Poza dynamicznym rozwojem e-commerce, pandemia przyspieszyła także inne dziedziny gospodarki cyfrowej. Obserwowany jest rozwój usług telemedycyny, edukacji online, e-sportu, fitness on-line. Wiele z usług wprowadzonych do Internetu w czasie pandemii pozostanie ofertą wykorzystywaną w nowej, postcovidowej rzeczywistości.

Bezpieczeństwo łańcuchów dostaw – czas weryfikacji

COVID-19 wywołał nagłe i niespodziewane zakłócenia produkcji i dostaw komponentów lub produktów z Chin, które również dla wielu polskich przedsiębiorstw stały się głównym hubem łańcucha dostaw. Gwałtowne zatrzymanie chińskiej gospodarki uzmysłowiło wielu firmom jak głęboko ich działalność jest zależna od ryzyka jednego rynku.

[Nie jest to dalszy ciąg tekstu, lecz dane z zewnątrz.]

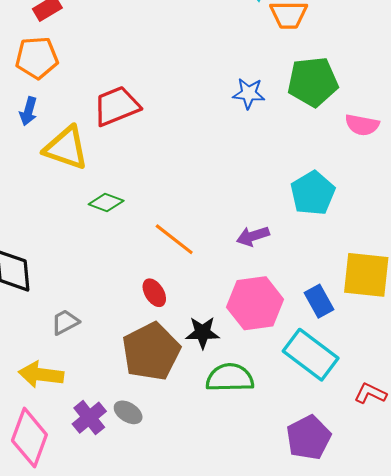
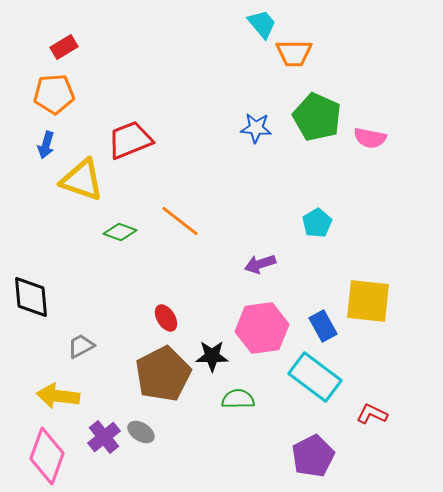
green pentagon: (313, 82) -> (317, 117), turned 30
pink semicircle: (362, 125) -> (370, 138), moved
cyan pentagon: (313, 193) -> (317, 223), size x0.7
orange line: (174, 239) -> (180, 221), moved
green semicircle: (230, 378) -> (238, 399), size x0.7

Sposobem na ograniczenie zależności od tak nagłych zdarzeń w Chinach i zapewnienie niezawodności dostaw, może być kierowanie zamówień do dostawców w różnych lokalizacjach. W konsekwencji oznacza to zamawianie mniejszych wolumenów. Dlatego też zapewnienie bezpieczeństwa dostaw często będzie się wiązało ze wzrostem kosztów. W całkowitym rozrachunku może to zapobiec sytuacji podobnej do tej obserwowanej na początku pandemii na rynku środków ochrony osobistej. Gwałtowny wzrost popytu z ograniczeniami po stronie podaży spowodował niespodziewany wzrost cen. Przykładami są ceny maseczek ochronnych oraz środków dezynfekujących, które na polskim rynku wzrosły na początku pandemii odpowiednio 33 i 5 razy. Takie sytuacje miały miejsce na całym świecie.

Nowa rzeczywistość – nowe korzyści i nowe koszty

Wychodzenie z kryzysu dla wielu firm to źródło szans na rozwój. Poza zmianami strategicznymi pojawią się możliwości osiągania oszczędności i większej efektywności, np. możliwość wzmacniania doświadczenia klienta za pomocą narzędzi zdalnych czy mniejsze koszty podróży służbowych i efektywniejsze wykorzystanie czasu na kontakt. Więcej czasu na relacje w formie tradycyjnej tam, gdzie są niezbędne – wg zasady „mniej, ale lepiej”. Działalność online nie będzie przeszkadzała w prowadzeniu biznesu tradycyjnego, a będzie dawała możliwość jego uzupełnienia i dotarcia do szerszego grona klientów.

Nowe realia to także konieczność ponoszenia wyższych kosztów na zapewnienie bezpieczeństwa sanitarnego pracowników i klientów oraz bezpieczeństwa cyfrowego, w związku z prowadzeniem wielu procesów usługowych przez internet. Bardziej wymagające standardy pozostaną na dłużej, a część z nich, jak pokazują doświadczenia z przeszłości, zostanie wdrożona na stałe. Koszty zwiększenia bezpieczeństwa w różnych wymiarach będą musiały być uwzględnione w rachunku ekonomicznym firmy, bez względu na branżę w jakiej działa.

Źródło: Grupa Santander Bank Polska S.A.